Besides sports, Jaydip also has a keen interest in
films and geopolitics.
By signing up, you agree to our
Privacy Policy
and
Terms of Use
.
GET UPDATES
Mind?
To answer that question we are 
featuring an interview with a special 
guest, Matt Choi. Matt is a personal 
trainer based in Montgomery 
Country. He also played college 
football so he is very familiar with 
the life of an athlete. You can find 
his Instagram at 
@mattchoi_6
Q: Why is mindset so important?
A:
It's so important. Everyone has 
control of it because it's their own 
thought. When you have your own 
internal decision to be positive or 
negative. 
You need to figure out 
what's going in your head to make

-.-.-

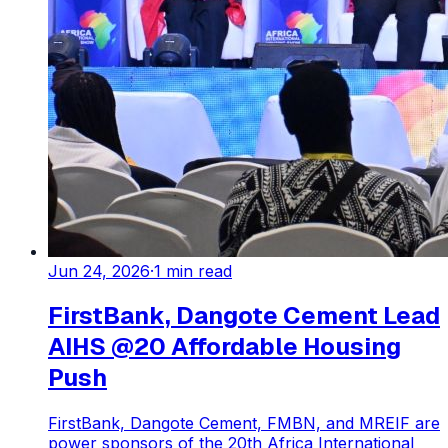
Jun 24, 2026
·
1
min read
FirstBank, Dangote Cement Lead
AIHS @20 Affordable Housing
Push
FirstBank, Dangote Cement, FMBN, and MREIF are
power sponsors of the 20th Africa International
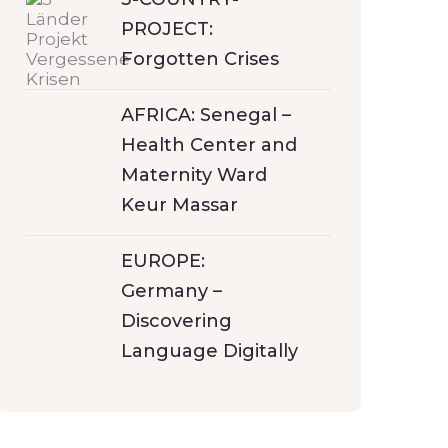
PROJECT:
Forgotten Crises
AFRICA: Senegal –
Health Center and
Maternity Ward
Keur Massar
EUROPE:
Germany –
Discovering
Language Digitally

-.-.-

What is expected → Search the entries for the word "Cement". Copy every line where it occurs.

Finished exercise →
FirstBank, Dangote Cement Lead
FirstBank, Dangote Cement, FMBN, and MREIF are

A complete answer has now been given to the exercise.